Dozens of high school and college coaches from every corner of the state gathered Tuesday in Casper to discuss tactics.
But they weren’t here to debate offensive lines or zone defenses. Instead, they came to learn how to help their students build healthy relationships and prevent domestic and sexual violence — lessons that will last long after graduation.
At the Holiday Inn, facilitators with the Wyoming Coalition Against Domestic Violence and Sexual Assault gave trainings on two separate programs that aim to teach student athletes those exact lessons. Both programs — “Coaching Boys into Men” for male athletes and “Athletes as Leaders” for female athletes — help students learn about how cultural expectations hurt people of both genders, how to create healthy relationships and the importance of consent.
Coaches drove across state for the training for a number of reasons. Some said they needed to better educate themselves on these issues so they can help their students understand them, especially at a time when sexual assault and harassment is a prominent national conversation. Some have seen the effect of such violence on their own players. Ultimately, all wanted to be better advocates for their players.
Jody Sanborn, a prevention specialist with the coalition, started the session about Athletes as Leaders with a simple national statistic: About a fifth of female high school students and 10 percent of their male peers who date have experienced physical or sexual violence from a dating partner in the last year.
In Wyoming, Sanborn added, those percentages are even higher — closer to a quarter of high school girls who date have experienced dating violence in the past year.
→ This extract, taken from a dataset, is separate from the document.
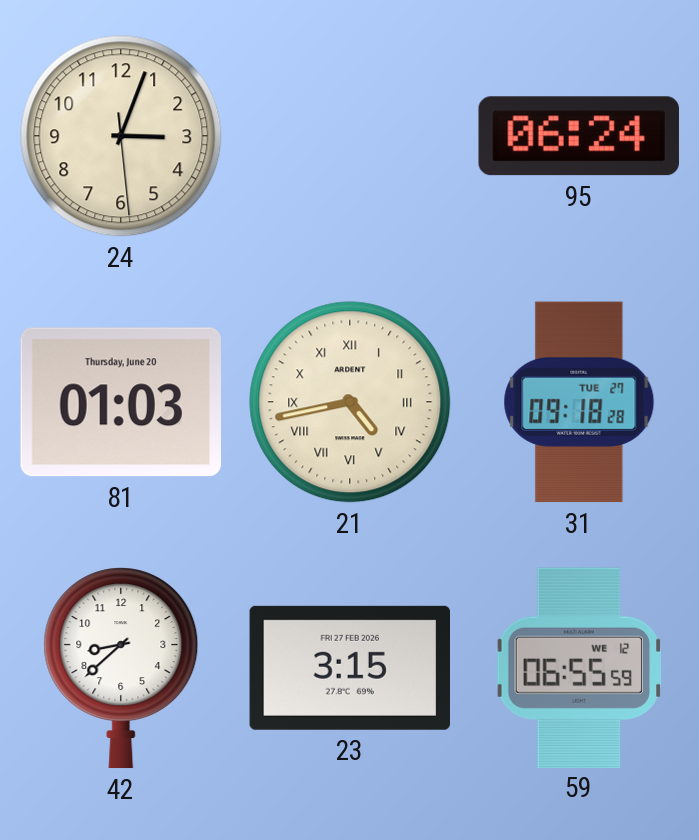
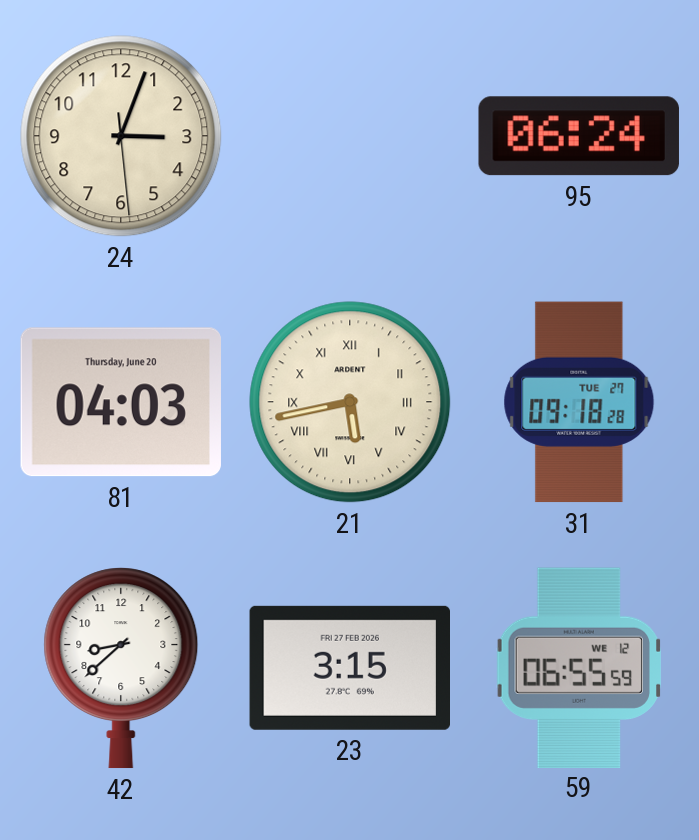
81: 01:03 -> 04:03
21: 4:43 -> 5:43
It’s easy in this rural state to think that the issues are less prevalent because communities are smaller and more close-knit, she said.
“But we can’t say it doesn’t happen here,” she said. “It’s actually worse.”
For years, lessons on sexual violence have focused on teaching women how to physically prevent themselves from assault. The recommendations are likely familiar to any women: Don’t walk alone at night. Always watch your drink at party, or, don’t drink in unfamiliar places at all. Carry your car keys in your hand so that you can use them as a weapon in the case of an attack.
While these lessons aren’t wrong, Sanborn said, the message needs to change.
“Violence isn’t going to stop by handing out rape whistles,” Sanborn said. “We have to teach people not to rape.”
The two trainings discussed Tuesday attempt to do so by focusing instead on the root causes of domestic and sexual violence. “Athletes as Leaders” help girls have more self-confidence to stand up for themselves and how to intervene if a friend were the victim of abuse. “Coaching Boys into Men” dispels the idea that to be masculine means to be aggressive, perpetually in control and without emotions.
While the boys program has been around for years, the girls’ program was created at a Seattle high school in 2015. Last year, the Lovell High School and Worland High School track teams were two of four test groups across the nation for the program. It was a huge success, Sanborn said.
“I think it can be successful almost anywhere,” she said.
Now, other schools across the state are implementing the program. Wheatland High School is implementing the program with all of its winter sports teams. And Jim Jenkins, girls’ swim coach at Jackson Hole High School, started using the curriculum with his team in the fall and found it to be helpful.
“I think that kids in general like talking about this stuff,” he said. “And they rarely get to talk about it, especially with adults.”
The programs focus on student athletes because they tend to have greater social capital among their peers, said Bob Vines, victim witness coordinator with the Washakie County Attorney’s Office and a leader in the movement to implement these programs. If the athletes are taught to act with respect, then the other students will model their behavior.
“Especially in rural Wyoming, we put these kids on pedestals, we show up on Friday nights and watch them play,” he said. “It has to start with the people who can invoke culture change.”
Coaches are also especially well-placed in a community to effect change. Coaches spend hours every week with their team and many players look up to them as role models. But sometimes they can be hesitant to take on the role, Vines said. Sometimes the coaches don’t feel that they know enough to lead the sessions, or feel that its not their responsibility, or shy away because they think the programs are just about sex. But most of the coaches become strong advocates for the program once they get started and see how their students react, Vines said.
As the programs are adopted across the state and implemented year after year, Vines hopes that there will be a broad culture change. This appears to be the moment to change social norms, he said, referencing the #metoo movement that has brought the topics of sexual assault and harassment to the forefront of national conversation. For years, preventing such violence was seen primarily as the responsibility of women, he said. Now, it’s time for everyone to participate.
“As men, we’re being called to task to do something about changing the culture,” he said. “It is possible.”